L’Orchestre National Bordeaux Aquitaine était placé sous la baguette de Fabien Gabel. Le jeune chef d’orchestre français a fait preuve d’une direction précise et la phalange bordelaise est toujours demeurée en phase avec le plateau. On a pu regretter cependant que l’Ouverture miniature et la charmante Marche, au début de l’ouvrage, n’aient pas été traitées avec plus de légèreté, que certaines sonorités instrumentales aient parfois pu paraître sèches et peu poétiques (en particulier au début de la Valse des Flocons de neige), et qu’enfin la progression des nuances et le jeu des contrastes n’aient pas été plus élaborés dans quelques passages (en particulier dans la musique ample et passionnée qui soutient le Grand Pas de deux du II).

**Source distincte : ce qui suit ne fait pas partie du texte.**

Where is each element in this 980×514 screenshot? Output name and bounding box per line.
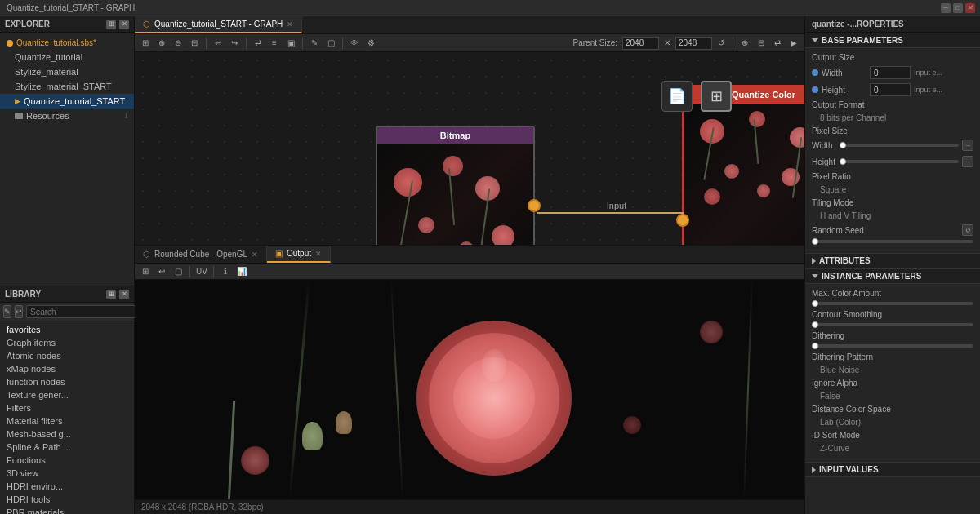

Le chœur d’enfants de la Maîtrise du Conservatoire de Bordeaux a
quant à lui donné une couleur féerique très pure  à  la partie vocale introduite par Tchaïkovsky à la fin de la Valse des flocons de neige.

Il faut souhaiter que le Ballet de l’Opéra National de Bordeaux retrouve au plus vite son soliste Roman Mikhalev et que le malaise de l’artiste, dû à la fatigue des représentations, n’ait été que passager.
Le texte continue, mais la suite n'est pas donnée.